The Bright Yellow Flowers of Cornus mas are an Early Promise of Spring

By Corinne Kennedy

Cornelian cherry tree in Area L, along the garden’s eastern fence. (photo: Aleks Monk, 3/5/13)

Cornelian cherry tree in Area L, along the garden’s eastern fence. (photo: Aleks Monk, 3/5/13)

Cornus mas is a small deciduous tree that brightens the winter garden with its cheerful February blooms.  Despite its common name, cornelian cherry is a species of dogwood, not a true cherry -- and is sometimes known as cornelian cherry dogwood.  Like forsythia and many other early-blooming trees and shrubs, it has bright yellow flowers.  Little known, but attractive and adaptable, it deserves to be more widely planted.

Our Seattle Japanese Garden has two specimens, both in Area L, near the garden’s northern end on the east side of the pond.  They bloom in February and often into March, the month that the garden usually opens after its 3-month winter closure.  This year, a major renovation project will delay our garden’s opening until early April, so interested visitors will need to go elsewhere to view the flowers of this lovely tree.  Fortunately, it’s also planted throughout the Washington Park Arboretum and at the Center for Urban Horticulture, in a grove along NE 41st Street.

Cornus mas is native to Europe and southwestern Asia, but not to Japan.   The genus name, Cornus, refers to dogwood trees & shrubs, and the species name, mas, means male – a usage that dates to Roman times.  Plants are monoecious – that is, male & female flowers appear on the same plant.  However, young plants bear only male flowers and are fruitless; hence they’re easily mistaken for males.  The common name, cornelian cherry, refers to the cherry-like fruits and their color, which resembles that of the gemstone carnelian.

Cultivated for many centuries for the medicinal properties of its seeds, fruits, leaves and stems, cornelian cherry was used historically to treat infectious diseases, and to protect against heart, kidney, and liver problems.  In recent times, scientific studies have shown that it has anti-inflammatory and antioxidant properties, and has protective effects against parasites, microbes and cancers.  In addition, it has long been valued for its ornamental qualities and edible fruit.

Mid to late winter flowers of the cornelian cherry dogwood. (photo: Aleks Monk, 3/5/13)

Mid to late winter flowers of the cornelian cherry dogwood. (photo: Aleks Monk, 3/5/13)

Cornus mas is hardy to USDA Zones 4 or 5 to 8 (minimum winter temperature:  -30 or -20 degrees F.), and grows to a mature size of about 15 feet tall by 15-20 feet wide, with an upright-rounded habit of growth.  Multi-trunked, or pruned to a single trunk with low branching, it has a shrub-like appearance, and is sometimes considered a large shrub rather than a small tree.  Maturing plants cast dense shade, causing plants growing beneath them to die out.  Young stems are greenish, maturing to a purplish-brown with lighter undersides.  The scaly bark is dark gray or reddish-brown in color, and the wood valued for its flexibility, hardness and durability.

In mid-winter, before the leaves emerge, round buds open to small, bright yellow flowers in tight clusters.  Leaves are a glossy dark green, about 3 inches long, and held opposite each other on their stems.  They are widest in the middle, with wavy margins and pointed tips.  In fall, they develop attractive purple-red tones, especially when plants are grown in full sun.
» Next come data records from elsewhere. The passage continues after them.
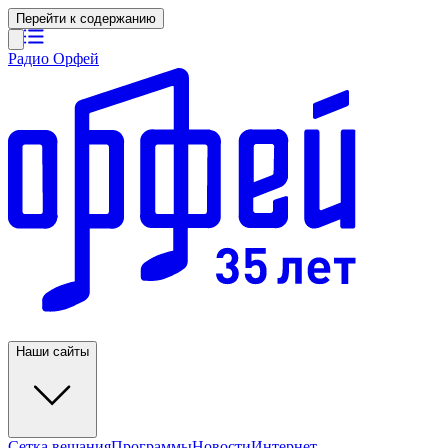
Перейти к содержанию
Радио Орфей
Наши сайты
Сетка вещания
Программы
Новости
Интернет-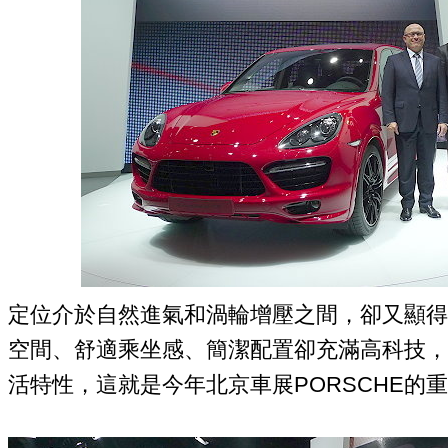
定位介於自然進氣和渦輪增壓之間，卻又顯得
空間、舒適乘坐感、簡潔配置卻充滿高科技，
活特性，這就是今年北京車展PORSCHE的重頭戲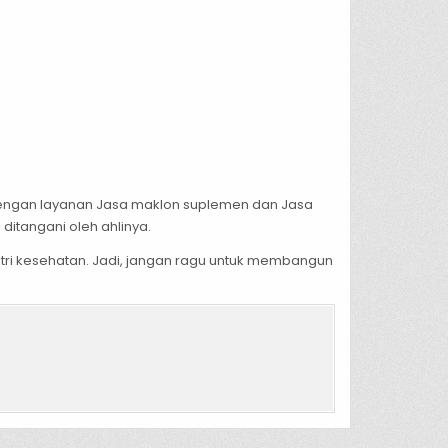
Dengan layanan Jasa maklon suplemen dan Jasa
itangani oleh ahlinya.
stri kesehatan. Jadi, jangan ragu untuk membangun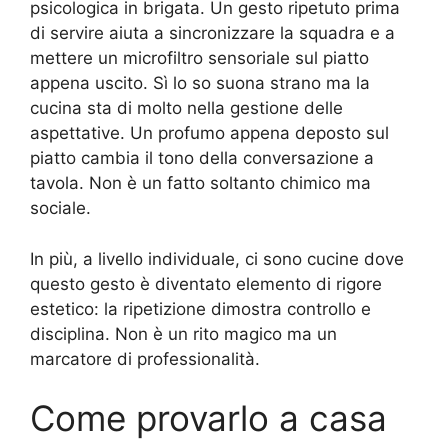
psicologica in brigata. Un gesto ripetuto prima
di servire aiuta a sincronizzare la squadra e a
mettere un microfiltro sensoriale sul piatto
appena uscito. Sì lo so suona strano ma la
cucina sta di molto nella gestione delle
aspettative. Un profumo appena deposto sul
piatto cambia il tono della conversazione a
tavola. Non è un fatto soltanto chimico ma
sociale.
In più, a livello individuale, ci sono cucine dove
questo gesto è diventato elemento di rigore
estetico: la ripetizione dimostra controllo e
disciplina. Non è un rito magico ma un
marcatore di professionalità.
Come provarlo a casa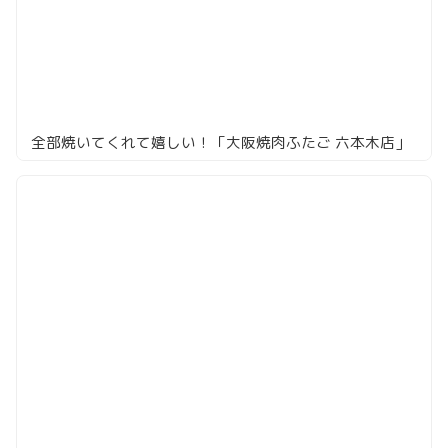
全部焼いてくれて嬉しい！「大阪焼肉ふたご 六本木店」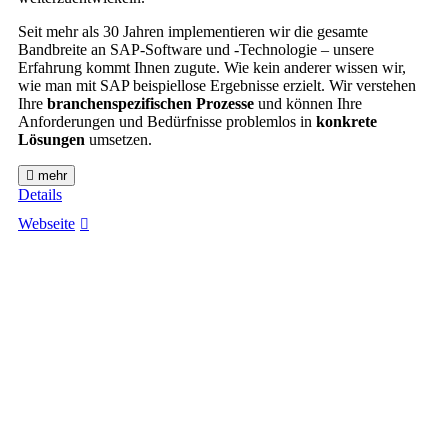
Seit mehr als 30 Jahren implementieren wir die gesamte
Bandbreite an SAP-Software und -Technologie – unsere
Erfahrung kommt Ihnen zugute. Wie kein anderer wissen wir,
wie man mit SAP beispiellose Ergebnisse erzielt. Wir verstehen
Ihre
branchenspezifischen Prozesse
und können Ihre
Anforderungen und Bedürfnisse problemlos in
konkrete
Lösungen
umsetzen.
mehr
Details
Webseite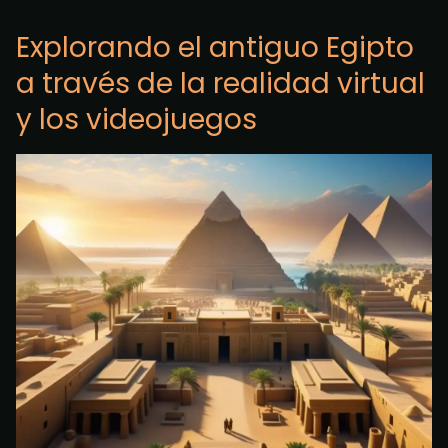
Explorando el antiguo Egipto
a través de la realidad virtual
y los videojuegos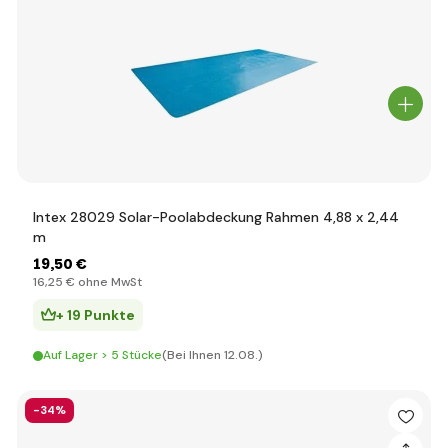
Intex 28029 Solar-Poolabdeckung Rahmen 4,88 x 2,44
m
19
,50 €
16
,25 €
ohne MwSt
+ 19 Punkte
Auf Lager > 5 Stücke
(Bei Ihnen 12.08.)
-34%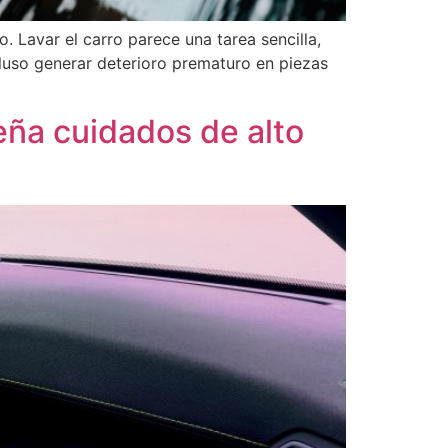
 Lavar el carro parece una tarea sencilla,
cluso generar deterioro prematuro en piezas
eña cuidados de alto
Edible drupes (fleshy fruits, with a single hard stone, like cherries) mature in late summer, but are mostly hidden by the foliage.  Bright red, olive-shaped and about ½ inch long, they have relatively large stones.    Although very tart, they’re attractive to birds and squirrels.  Traditionally used to make ciders, liqueurs, sweets and even pickles, they are now most often made into jams and jellies.

Cornus mas grows best in moist, well-drained soils in full sun or light to open shade.  An easy-to-grow, adaptable plant, it tolerates a wide variety of soils – sand & clay, acid & alkaline.  Long-lived, heat and drought tolerant, it is also pest and disease resistant.  However, there is one drawback:  dropped fruits will stain any pavement beneath them!

With its small size, adaptability, wildlife value and ease of cultivation, cornelian cherry is an excellent choice both for naturalizing and for planting in small urban gardens.  In the Pacific Northwest, its very early flowers are a welcome antidote to our long gray winters.  Instead of planting forsythia, an early-blooming cliché, consider planting Cornus mas.  It’s much less common, blooms earlier, is attractive in several seasons, and is an appropriate size for almost any garden.  When the Seattle Japanese Garden re-opens each year -- typically in early March -- it brings glowing yellow color and the promise of spring to the garden’s earliest visitors.

Corinne Kennedy is a Garden Guide, a frequent contributor to the Seattle Japanese Garden blog, and retired garden designer.